Running Man: The wildest Stephen King movie of 2025 is finally on streaming

2025 was a big year for dystopian movies about deathly, televised competitions based on the work of Stephen King. Two of the prolific horror writer’s stories, featuring two very different portrayals of how government controls the masses through a mix of entertainment and economic motivation, arrived in theaters last year. And in case that wasn’t enough of a freaky coincidence, they’re both making their streaming debuts within a week of one another in January 2026.
The Long Walk, which tells the story of a televised death march across a financially decimated United States, recently started streaming on Starz. And as of this morning, The Running Man is available to watch on Paramount Plus.
Originally written by King and published under the pseudonym Richard Bachman in 1982, The Running Man was adapted into an Arnold Schwarzenegger action movie just a few years later. In 2025, Edgar Wright (Shawn of the Dead, Hot Fuzz, etc.) offered up his own interpretation of King’s sci-fi thriller. While lacking the visual and musical flourishes that make Wright so beloved among certain cinephile circles, The Running Man is still a wild ride with plenty to say about everything from politics to AI.
Image: Paramount Pictures
Glen Powell plays Ben Richards, a working-class man with a baby at home. After Ben loses his job for speaking out against poor working conditions, his wife has to work long nights at a skeezy nightclub to support their family.

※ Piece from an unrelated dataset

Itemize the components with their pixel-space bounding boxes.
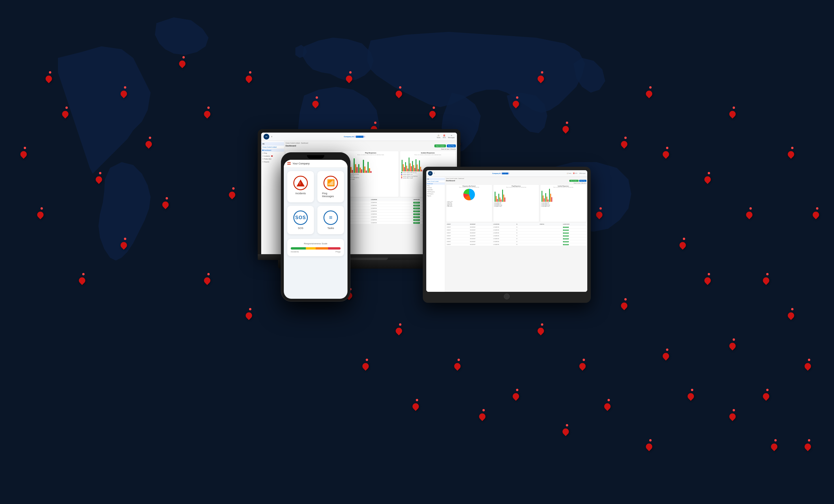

With no other choice yet, he enlists in The Running Man, an in-universe game show in which contestants are hunted to death for 30 days. Survive, and he’ll win a billion dollars. (And even if he dies, his family still gets a life-changing payout.)
Like in any good dystopia, the odds are stacked against Ben. The all-powerful Network that both produces the game and controls the government isn’t about to let him win — not when their entire authoritarian world order is on the line. Instead, the Network uses every tool at its disposal, from killer drones to AI deepfakes, to chase Ben down and turn the public against him. It all builds up to a chaotic conclusion that loses any semblance of logic but still manages to go out with an anti-authoritarian bang.
The Running Man (both the movie and the in-universe game show) is entertaining, ultra-violent, and somewhat nonsensical. It might not be Wright’s best work (or King’s best story), but it’s well-worth watching now that the price of admission is a subscription service you may already be paying for — especially if you’ve already seen the far superior The Long Walk.
The Running Man is streaming now on Paramount Plus.